# [Task requirements]
From the line that includes "課長職として部下のマネジメントもお任せいたします。" to the last line of the data, quote each line precisely; both boundary lines belong in the answer.

# [Data to process]
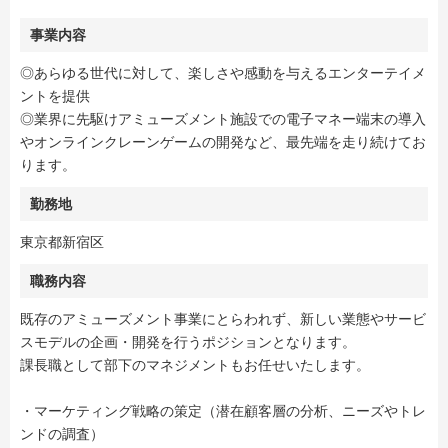
事業内容
◎あらゆる世代に対して、楽しさや感動を与えるエンターテイメ
ントを提供
◎業界に先駆けアミューズメント施設での電子マネー端末の導入
やオンラインクレーンゲームの開発など、最先端を走り続けてお
ります。
勤務地
東京都新宿区
職務内容
既存のアミューズメント事業にとらわれず、新しい業態やサービ
スモデルの企画・開発を行うポジションとなります。
課長職として部下のマネジメントもお任せいたします。
・マーケティング戦略の策定（潜在顧客層の分析、ニーズやトレ
ンドの調査）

# [Final answer]
課長職として部下のマネジメントもお任せいたします。
・マーケティング戦略の策定（潜在顧客層の分析、ニーズやトレ
ンドの調査）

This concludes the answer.